¡Koñañachiwa de nuevo! Como algo de tragedia nunca está de más… ¡Disfruten! Y no me maten, please T.T ¡Ah! Y después de esto, prométanme que seguirán leyendo, ¿bien? ;D

Traición

Esperaba encontrarme pronto con ella… Sí, era arriesgado llegar sin avisar, pero no podía esperar más… debí de decirle esto cuando me di cuenta de lo que sentía por ella, pero me dio miedo lo que fuera a responderme… Irónico, después de todo. ¿Cómo la reencarnación del mago más poderoso temía a lo que una muchacha fuera a decirle? Pero así era… Pronto volví a despejar mis pensamientos, tratando de llenar mi cabeza con cosas más alegres… Sí… aquel viaje era únicamente para hacerle saber mis sentimientos, reprimidos desde hacía tanto tiempo, y esperar a que fuesen correspondidos. Pronto vi a la distancia la construcción de la secundaria Tomoeda. Hubiera podido estar ahí en un instante si hubiese caminado al ritmo de mis latidos cardiacos, pero no; seguí al mismo paso, retrasando aquel encuentro que me ilusionaba y me aterraba a la vez.
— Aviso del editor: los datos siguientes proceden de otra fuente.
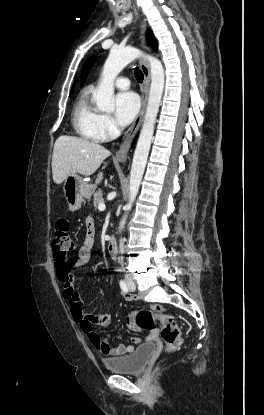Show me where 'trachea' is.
<instances>
[{"label": "trachea", "mask_w": 264, "mask_h": 415, "mask_svg": "<svg viewBox=\"0 0 264 415\" xmlns=\"http://www.w3.org/2000/svg\"><path fill=\"white\" fill-rule=\"evenodd\" d=\"M135 77L139 83L143 82V73L138 67L135 68Z\"/></svg>", "instance_id": "1"}]
</instances>
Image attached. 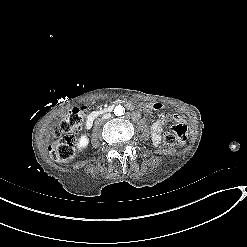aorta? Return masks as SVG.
I'll return each instance as SVG.
<instances>
[{
    "instance_id": "762f6f07",
    "label": "aorta",
    "mask_w": 247,
    "mask_h": 247,
    "mask_svg": "<svg viewBox=\"0 0 247 247\" xmlns=\"http://www.w3.org/2000/svg\"><path fill=\"white\" fill-rule=\"evenodd\" d=\"M124 113H125V109H124L123 106L118 105V106L115 107V109H114V114H115L116 116H122V115H124Z\"/></svg>"
}]
</instances>
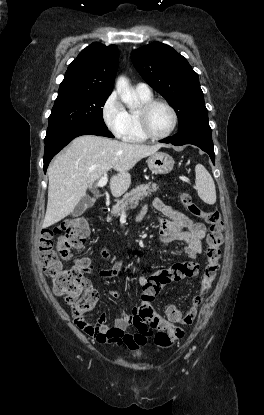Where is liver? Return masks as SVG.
<instances>
[{"label": "liver", "mask_w": 264, "mask_h": 415, "mask_svg": "<svg viewBox=\"0 0 264 415\" xmlns=\"http://www.w3.org/2000/svg\"><path fill=\"white\" fill-rule=\"evenodd\" d=\"M163 146L131 144L94 135L75 138L48 168V203L43 227L47 228L72 213L86 190L92 189L110 169L117 172L110 179L112 195L124 194L131 184L129 170Z\"/></svg>", "instance_id": "6515ba94"}]
</instances>
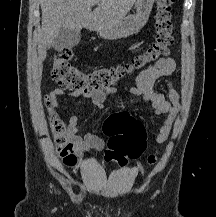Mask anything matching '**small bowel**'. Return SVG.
<instances>
[{
  "mask_svg": "<svg viewBox=\"0 0 216 217\" xmlns=\"http://www.w3.org/2000/svg\"><path fill=\"white\" fill-rule=\"evenodd\" d=\"M176 70V62L171 57L150 64L136 79L135 85L128 92L140 97L149 103L154 115H165V119L161 123L158 131L151 135L152 140L157 143L165 142L172 130L177 114L181 108L180 95L174 88L172 82L168 83L167 97L156 91L154 83L162 77L172 75ZM117 90L113 87L103 88L92 91L73 90L69 96L71 98L84 97L91 101L96 107L103 109L108 96L113 95ZM64 95L63 88L53 89L45 98L49 114L57 115L55 110L60 107V99ZM58 116V115H57ZM79 116L72 115L66 126V135L69 146L74 155L82 158L91 151H100L104 148V141L98 135L99 128H91L84 136L78 133Z\"/></svg>",
  "mask_w": 216,
  "mask_h": 217,
  "instance_id": "c3829d8e",
  "label": "small bowel"
}]
</instances>
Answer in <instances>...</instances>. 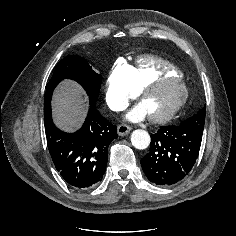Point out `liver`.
Wrapping results in <instances>:
<instances>
[{"label":"liver","mask_w":236,"mask_h":236,"mask_svg":"<svg viewBox=\"0 0 236 236\" xmlns=\"http://www.w3.org/2000/svg\"><path fill=\"white\" fill-rule=\"evenodd\" d=\"M86 100L79 85L72 81L63 82L53 98V118L56 125L65 131L79 127L86 113Z\"/></svg>","instance_id":"1"}]
</instances>
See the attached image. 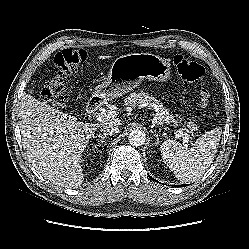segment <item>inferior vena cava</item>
Listing matches in <instances>:
<instances>
[{"mask_svg":"<svg viewBox=\"0 0 249 249\" xmlns=\"http://www.w3.org/2000/svg\"><path fill=\"white\" fill-rule=\"evenodd\" d=\"M101 130L109 134L118 133L120 131V124L116 122H107L100 126Z\"/></svg>","mask_w":249,"mask_h":249,"instance_id":"obj_1","label":"inferior vena cava"}]
</instances>
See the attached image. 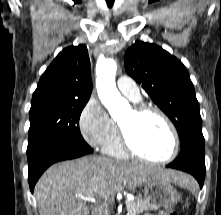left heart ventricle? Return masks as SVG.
<instances>
[{
	"mask_svg": "<svg viewBox=\"0 0 221 215\" xmlns=\"http://www.w3.org/2000/svg\"><path fill=\"white\" fill-rule=\"evenodd\" d=\"M120 124L127 131L134 147L144 156L161 160L171 153V134L158 115L148 113L136 116L131 110Z\"/></svg>",
	"mask_w": 221,
	"mask_h": 215,
	"instance_id": "obj_1",
	"label": "left heart ventricle"
}]
</instances>
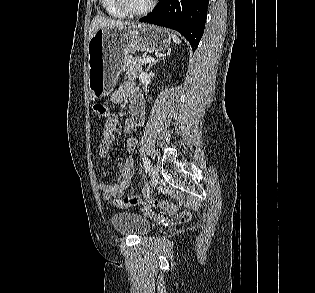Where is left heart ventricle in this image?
<instances>
[{
  "instance_id": "1",
  "label": "left heart ventricle",
  "mask_w": 315,
  "mask_h": 293,
  "mask_svg": "<svg viewBox=\"0 0 315 293\" xmlns=\"http://www.w3.org/2000/svg\"><path fill=\"white\" fill-rule=\"evenodd\" d=\"M151 0H129L130 5L135 9H142L146 7Z\"/></svg>"
}]
</instances>
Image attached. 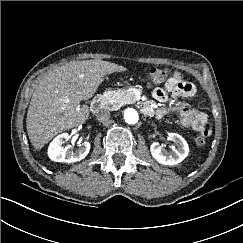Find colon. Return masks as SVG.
I'll list each match as a JSON object with an SVG mask.
<instances>
[{
    "instance_id": "colon-1",
    "label": "colon",
    "mask_w": 243,
    "mask_h": 243,
    "mask_svg": "<svg viewBox=\"0 0 243 243\" xmlns=\"http://www.w3.org/2000/svg\"><path fill=\"white\" fill-rule=\"evenodd\" d=\"M169 70L166 68H152L148 72L147 82L149 85H158L164 82L169 76ZM195 143L198 146H202L206 143V139L204 136L200 135L196 137Z\"/></svg>"
}]
</instances>
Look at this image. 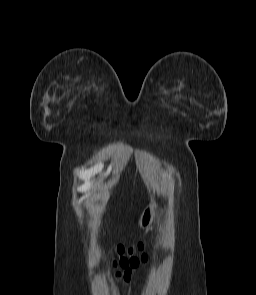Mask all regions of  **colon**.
I'll list each match as a JSON object with an SVG mask.
<instances>
[{
	"instance_id": "1",
	"label": "colon",
	"mask_w": 256,
	"mask_h": 295,
	"mask_svg": "<svg viewBox=\"0 0 256 295\" xmlns=\"http://www.w3.org/2000/svg\"><path fill=\"white\" fill-rule=\"evenodd\" d=\"M144 245L138 243L134 246H117L114 250L115 259L114 265L120 266H138L141 263H144L148 256L143 252Z\"/></svg>"
}]
</instances>
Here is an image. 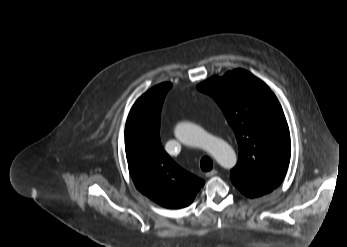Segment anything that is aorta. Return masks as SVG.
<instances>
[{
	"label": "aorta",
	"mask_w": 347,
	"mask_h": 247,
	"mask_svg": "<svg viewBox=\"0 0 347 247\" xmlns=\"http://www.w3.org/2000/svg\"><path fill=\"white\" fill-rule=\"evenodd\" d=\"M174 134L183 144L206 150L226 169L233 168L237 163L235 151L227 142L219 137L208 134L201 127L193 123H178L175 127Z\"/></svg>",
	"instance_id": "762f6f07"
}]
</instances>
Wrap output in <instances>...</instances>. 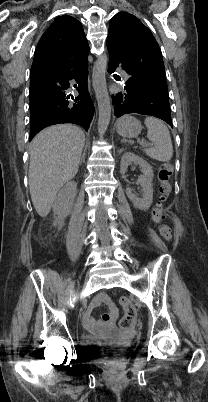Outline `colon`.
Returning <instances> with one entry per match:
<instances>
[{"label": "colon", "instance_id": "colon-1", "mask_svg": "<svg viewBox=\"0 0 208 402\" xmlns=\"http://www.w3.org/2000/svg\"><path fill=\"white\" fill-rule=\"evenodd\" d=\"M173 174L174 166L172 163L163 162L160 164L158 169V179L160 182L159 198L151 212L152 219L158 224L161 237L168 242L173 240L174 235L170 225L164 222V209L172 192L171 179ZM119 304L124 310L120 326L122 328L133 327L135 324L134 318L137 314L135 303L131 297H120Z\"/></svg>", "mask_w": 208, "mask_h": 402}]
</instances>
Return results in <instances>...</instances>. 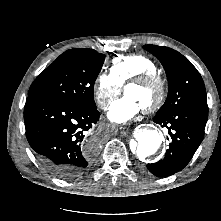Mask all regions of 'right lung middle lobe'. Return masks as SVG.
I'll list each match as a JSON object with an SVG mask.
<instances>
[{"mask_svg":"<svg viewBox=\"0 0 221 221\" xmlns=\"http://www.w3.org/2000/svg\"><path fill=\"white\" fill-rule=\"evenodd\" d=\"M104 59L93 49L68 50L35 79L28 95L41 94L95 110L93 87Z\"/></svg>","mask_w":221,"mask_h":221,"instance_id":"obj_1","label":"right lung middle lobe"}]
</instances>
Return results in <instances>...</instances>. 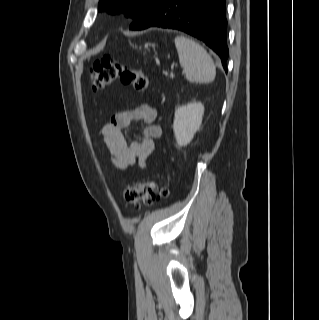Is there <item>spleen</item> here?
Listing matches in <instances>:
<instances>
[{
	"mask_svg": "<svg viewBox=\"0 0 319 320\" xmlns=\"http://www.w3.org/2000/svg\"><path fill=\"white\" fill-rule=\"evenodd\" d=\"M175 46L186 79L194 83H209L215 79L216 68L207 51L195 41L177 36Z\"/></svg>",
	"mask_w": 319,
	"mask_h": 320,
	"instance_id": "obj_1",
	"label": "spleen"
}]
</instances>
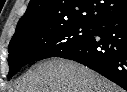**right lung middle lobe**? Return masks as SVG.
<instances>
[{
	"instance_id": "right-lung-middle-lobe-1",
	"label": "right lung middle lobe",
	"mask_w": 127,
	"mask_h": 92,
	"mask_svg": "<svg viewBox=\"0 0 127 92\" xmlns=\"http://www.w3.org/2000/svg\"><path fill=\"white\" fill-rule=\"evenodd\" d=\"M93 30L94 25L76 23L39 27L12 38L8 46V78L14 76L28 63L56 57L58 54L68 51L88 39Z\"/></svg>"
}]
</instances>
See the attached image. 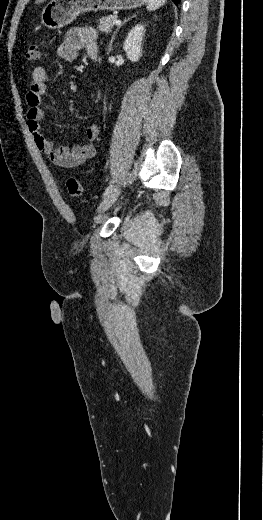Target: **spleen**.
<instances>
[{"label": "spleen", "mask_w": 263, "mask_h": 520, "mask_svg": "<svg viewBox=\"0 0 263 520\" xmlns=\"http://www.w3.org/2000/svg\"><path fill=\"white\" fill-rule=\"evenodd\" d=\"M166 0H147V9L149 11L157 10L159 7L164 5Z\"/></svg>", "instance_id": "spleen-1"}]
</instances>
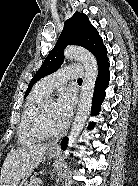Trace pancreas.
<instances>
[{
	"label": "pancreas",
	"mask_w": 138,
	"mask_h": 186,
	"mask_svg": "<svg viewBox=\"0 0 138 186\" xmlns=\"http://www.w3.org/2000/svg\"><path fill=\"white\" fill-rule=\"evenodd\" d=\"M41 184V181H40V179H32L31 181H30V183L28 184V186H41L40 185Z\"/></svg>",
	"instance_id": "cf45deb5"
}]
</instances>
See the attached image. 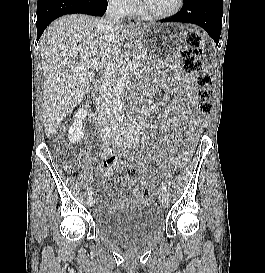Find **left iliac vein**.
<instances>
[{"mask_svg":"<svg viewBox=\"0 0 265 273\" xmlns=\"http://www.w3.org/2000/svg\"><path fill=\"white\" fill-rule=\"evenodd\" d=\"M114 143L119 146H128L136 148L138 146V139L129 131L122 129L121 132L116 136ZM170 203L169 196L166 192L162 195V205L168 207Z\"/></svg>","mask_w":265,"mask_h":273,"instance_id":"1","label":"left iliac vein"}]
</instances>
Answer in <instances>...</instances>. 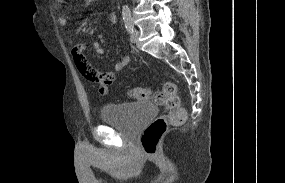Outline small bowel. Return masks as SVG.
I'll return each instance as SVG.
<instances>
[{"mask_svg":"<svg viewBox=\"0 0 285 183\" xmlns=\"http://www.w3.org/2000/svg\"><path fill=\"white\" fill-rule=\"evenodd\" d=\"M59 2H62V0H59ZM113 20H115L114 17H113ZM59 23L61 26H66L67 18L65 16H60ZM93 49L99 55H102L104 53V48L99 42L93 43ZM85 50H86V46L82 43L76 44L73 47L72 53H73L76 65L78 63H85L89 66L94 78L88 79V80L97 83L99 85V88H98L99 94L102 96H105L108 93V87L114 81L115 74L121 71L129 63L130 58L129 56L126 55L119 62L115 64L113 71L101 72L92 67L91 63L89 62V60L87 59L85 55Z\"/></svg>","mask_w":285,"mask_h":183,"instance_id":"c3829d8e","label":"small bowel"}]
</instances>
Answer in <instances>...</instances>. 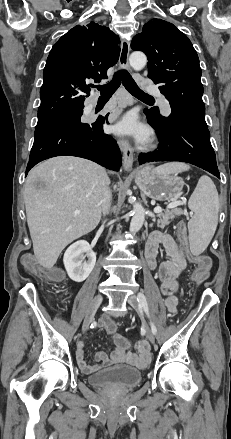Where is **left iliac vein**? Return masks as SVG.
<instances>
[{
    "label": "left iliac vein",
    "mask_w": 231,
    "mask_h": 439,
    "mask_svg": "<svg viewBox=\"0 0 231 439\" xmlns=\"http://www.w3.org/2000/svg\"><path fill=\"white\" fill-rule=\"evenodd\" d=\"M127 301L141 315V309L139 307V302H138L137 296L136 295H130L128 297ZM147 339L151 343H154V341H155L154 334L149 329H147Z\"/></svg>",
    "instance_id": "4c4485c4"
}]
</instances>
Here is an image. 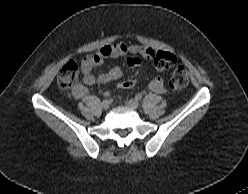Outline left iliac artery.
I'll return each instance as SVG.
<instances>
[{
    "mask_svg": "<svg viewBox=\"0 0 248 194\" xmlns=\"http://www.w3.org/2000/svg\"><path fill=\"white\" fill-rule=\"evenodd\" d=\"M135 98L137 100H141L142 99V95L140 93H138V94L135 95Z\"/></svg>",
    "mask_w": 248,
    "mask_h": 194,
    "instance_id": "left-iliac-artery-1",
    "label": "left iliac artery"
}]
</instances>
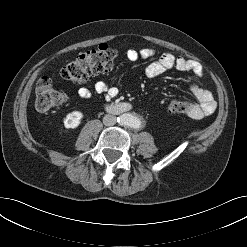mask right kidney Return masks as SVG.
Segmentation results:
<instances>
[{
	"mask_svg": "<svg viewBox=\"0 0 247 247\" xmlns=\"http://www.w3.org/2000/svg\"><path fill=\"white\" fill-rule=\"evenodd\" d=\"M83 114L80 111H73L64 118V126L66 128H76L81 123Z\"/></svg>",
	"mask_w": 247,
	"mask_h": 247,
	"instance_id": "ca27d5eb",
	"label": "right kidney"
}]
</instances>
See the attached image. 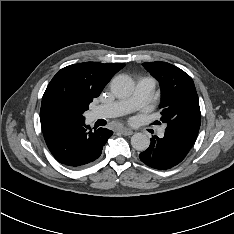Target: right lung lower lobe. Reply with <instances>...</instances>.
Instances as JSON below:
<instances>
[{"label": "right lung lower lobe", "mask_w": 234, "mask_h": 234, "mask_svg": "<svg viewBox=\"0 0 234 234\" xmlns=\"http://www.w3.org/2000/svg\"><path fill=\"white\" fill-rule=\"evenodd\" d=\"M41 127L54 158L69 167H82L95 161L113 133L106 128L92 131L90 126L85 125V118L53 122Z\"/></svg>", "instance_id": "98d812e1"}]
</instances>
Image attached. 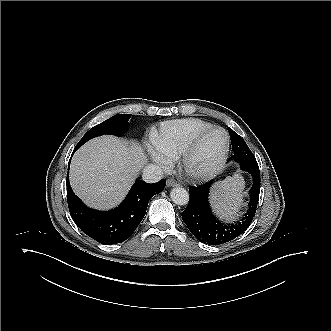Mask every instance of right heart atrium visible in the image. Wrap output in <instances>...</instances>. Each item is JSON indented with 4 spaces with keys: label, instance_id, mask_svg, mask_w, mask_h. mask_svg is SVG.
Segmentation results:
<instances>
[{
    "label": "right heart atrium",
    "instance_id": "1",
    "mask_svg": "<svg viewBox=\"0 0 331 331\" xmlns=\"http://www.w3.org/2000/svg\"><path fill=\"white\" fill-rule=\"evenodd\" d=\"M148 152L151 159L158 165L168 168L171 165V159L162 150L155 145H148Z\"/></svg>",
    "mask_w": 331,
    "mask_h": 331
}]
</instances>
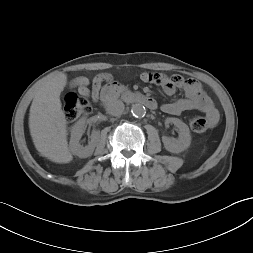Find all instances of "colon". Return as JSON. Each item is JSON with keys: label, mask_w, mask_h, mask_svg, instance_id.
Wrapping results in <instances>:
<instances>
[{"label": "colon", "mask_w": 253, "mask_h": 253, "mask_svg": "<svg viewBox=\"0 0 253 253\" xmlns=\"http://www.w3.org/2000/svg\"><path fill=\"white\" fill-rule=\"evenodd\" d=\"M90 111L89 101L85 96H78L75 93H69L64 102V116L69 122L76 120L82 114ZM190 129L194 133H202L210 126L207 118L202 116H193L189 120Z\"/></svg>", "instance_id": "5ec220e1"}]
</instances>
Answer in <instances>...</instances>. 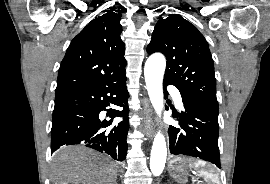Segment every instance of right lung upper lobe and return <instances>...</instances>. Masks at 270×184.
I'll use <instances>...</instances> for the list:
<instances>
[{
    "instance_id": "1",
    "label": "right lung upper lobe",
    "mask_w": 270,
    "mask_h": 184,
    "mask_svg": "<svg viewBox=\"0 0 270 184\" xmlns=\"http://www.w3.org/2000/svg\"><path fill=\"white\" fill-rule=\"evenodd\" d=\"M121 16L111 9L93 19L71 41L59 68L56 93L104 84L125 75Z\"/></svg>"
}]
</instances>
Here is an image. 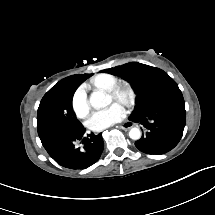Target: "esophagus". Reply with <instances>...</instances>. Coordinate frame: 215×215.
Wrapping results in <instances>:
<instances>
[{
    "label": "esophagus",
    "instance_id": "obj_1",
    "mask_svg": "<svg viewBox=\"0 0 215 215\" xmlns=\"http://www.w3.org/2000/svg\"><path fill=\"white\" fill-rule=\"evenodd\" d=\"M134 126V123L132 122V121H126V122H124L121 126H120V128L122 129V130H129L130 128H132Z\"/></svg>",
    "mask_w": 215,
    "mask_h": 215
}]
</instances>
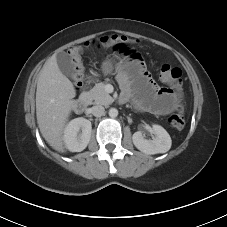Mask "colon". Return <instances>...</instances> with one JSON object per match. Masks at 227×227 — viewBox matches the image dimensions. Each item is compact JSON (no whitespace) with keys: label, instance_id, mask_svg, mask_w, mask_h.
I'll use <instances>...</instances> for the list:
<instances>
[{"label":"colon","instance_id":"colon-1","mask_svg":"<svg viewBox=\"0 0 227 227\" xmlns=\"http://www.w3.org/2000/svg\"><path fill=\"white\" fill-rule=\"evenodd\" d=\"M128 43L129 40L121 35L105 36L100 40L101 45L112 47L115 52L130 56L134 54V52L129 49ZM83 49V46H76L68 51L75 70L74 78L76 82H79L81 79L80 54ZM160 78L172 88V91L175 93L178 100L177 111L175 114L169 117L168 124L176 130H181L185 125L182 93V72L179 68L165 63L160 68Z\"/></svg>","mask_w":227,"mask_h":227}]
</instances>
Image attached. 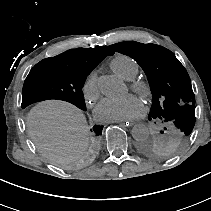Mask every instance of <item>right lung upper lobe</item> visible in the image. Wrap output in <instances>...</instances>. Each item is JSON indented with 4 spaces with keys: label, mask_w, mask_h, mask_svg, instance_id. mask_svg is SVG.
<instances>
[{
    "label": "right lung upper lobe",
    "mask_w": 211,
    "mask_h": 211,
    "mask_svg": "<svg viewBox=\"0 0 211 211\" xmlns=\"http://www.w3.org/2000/svg\"><path fill=\"white\" fill-rule=\"evenodd\" d=\"M114 52L106 46H97L95 48H77L61 53L60 58H70L85 62H101L106 56L113 55Z\"/></svg>",
    "instance_id": "1"
}]
</instances>
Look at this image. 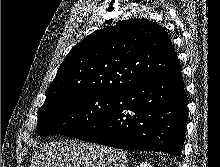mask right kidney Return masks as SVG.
<instances>
[{
	"label": "right kidney",
	"instance_id": "obj_1",
	"mask_svg": "<svg viewBox=\"0 0 220 167\" xmlns=\"http://www.w3.org/2000/svg\"><path fill=\"white\" fill-rule=\"evenodd\" d=\"M136 167H152L148 162H142L141 164H139Z\"/></svg>",
	"mask_w": 220,
	"mask_h": 167
}]
</instances>
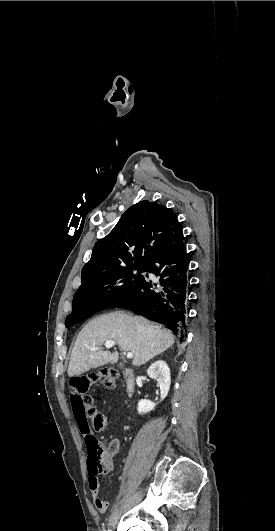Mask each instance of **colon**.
Masks as SVG:
<instances>
[{"label": "colon", "instance_id": "5ec220e1", "mask_svg": "<svg viewBox=\"0 0 275 531\" xmlns=\"http://www.w3.org/2000/svg\"><path fill=\"white\" fill-rule=\"evenodd\" d=\"M92 380L93 382H99L104 386H111L117 382V375L108 369H101L99 372H93L90 376H83L80 380L74 381L75 387H80L85 397V413L84 416L86 420H89V417L92 418V425L96 432L101 433V429H104V433L107 432L109 428V421L107 415L101 411L94 408L92 412V402L95 400L93 395H89L92 392ZM92 413V414H91ZM118 448V442L113 441L105 445L103 449V454L108 457V459H103L98 466L97 470L105 469L106 472L109 471L110 467L113 465L112 456L116 453Z\"/></svg>", "mask_w": 275, "mask_h": 531}]
</instances>
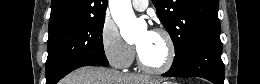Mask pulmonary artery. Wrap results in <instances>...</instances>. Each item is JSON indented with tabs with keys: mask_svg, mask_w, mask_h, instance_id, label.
Returning a JSON list of instances; mask_svg holds the SVG:
<instances>
[{
	"mask_svg": "<svg viewBox=\"0 0 260 84\" xmlns=\"http://www.w3.org/2000/svg\"><path fill=\"white\" fill-rule=\"evenodd\" d=\"M132 6L134 7V9H136L137 11H143L147 8L148 6V1H144V0H134L132 1Z\"/></svg>",
	"mask_w": 260,
	"mask_h": 84,
	"instance_id": "pulmonary-artery-1",
	"label": "pulmonary artery"
}]
</instances>
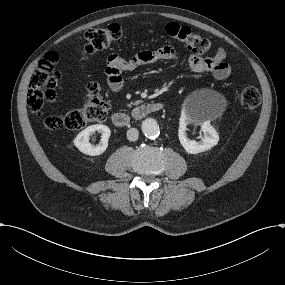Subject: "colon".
Listing matches in <instances>:
<instances>
[{
	"mask_svg": "<svg viewBox=\"0 0 285 285\" xmlns=\"http://www.w3.org/2000/svg\"><path fill=\"white\" fill-rule=\"evenodd\" d=\"M164 33L177 41L183 42L190 51L196 54L210 52V41L195 33L190 27L171 22L163 26ZM122 35L118 24L89 29L84 34L83 54H92L114 44ZM59 55L47 53L34 71L27 96L30 110L42 118L43 124L50 130H79L86 125L105 120L110 109L109 103L103 99L100 87L95 82L87 84V99L79 108L64 115L50 114L43 116L42 108L47 102L54 100L55 88L60 79L56 69ZM261 96L257 88L246 87L240 94V103L247 110H254L260 104Z\"/></svg>",
	"mask_w": 285,
	"mask_h": 285,
	"instance_id": "5ec220e1",
	"label": "colon"
}]
</instances>
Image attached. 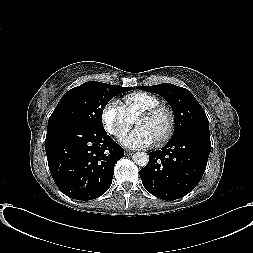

Así, a pesar de la distancia, pude escuchar una voz familiar:

-¡Nos veremos mañana, Tomoyo-chan! ¡Cuídate, Tamaki-kun!

¡Era Sakura! Me alegraba oírla, en efecto, pero… fue más lo que dijo lo que tuvo un significado especial para mí… ¡Era ella! Comencé a caminar rápido. Luego a trotar. Finalmente empecé una carrera hacia la puerta de aquel colegio. A la distancia, del lado contrario por el que yo me acercaba, dos jovencitos de cabello castaño se alejaban tomados de la mano. Ya tendría tiempo de saludarles luego. A la distancia, pude ver su cabello largo, azulado como el de un hada, brillar bajo el sol. Iba ya a gritar su nombre, a tratar de llamar su atención… pero… en ese breve momento que le tomó a mis pulmones llenarse de aire, pasó algo que bastó para que ese y todo el aire de la Tierra resultara insuficiente. Un chico de cabello de color arena salió sonriéndole a ella. Le pasó un brazo por los hombros y la acercó a él.

-¿Vamos, Tomoyo-chan?

-Claro, Iori-kun- contestó ella con la misma radiante sonrisa que yo esperaba ver dirigida hacia mí. Mis pasos cesaron en seco. No pude hacer más que verlos alejarse, que verla alejarse de mí, sin advertir mí presencia siquiera. Pronto los sonidos se desvanecieron alrededor. Ya no había nada además de mí y mi dolor. ¿Por qué? Ahora el Universo se llenaba por completo de esa pregunta, y de otra palabra que se enterraba en mi corazón: "Traición…" Me alejé lentamente, sin saber si estaba más triste que enojado, o era al contrario. Al llegar al parque, mis piernas ya no pudieron sostenerme y caí rendido sobre una banca. ¿Por qué…?

Después de horas que parecieron siglos en aquel lugar, me retiré en silencio, dispuesto a tomar el siguiente vuelo a Londres. Solo un suspiro pudo evitar que mi ser se quebrara en ese momento. No había sido culpa de ella, sino mía, después de todo. Pues, ¿qué traición es mayor que la que comete uno al acallar a su propio corazón…?

(485 palabras)  mucho más mi estilo!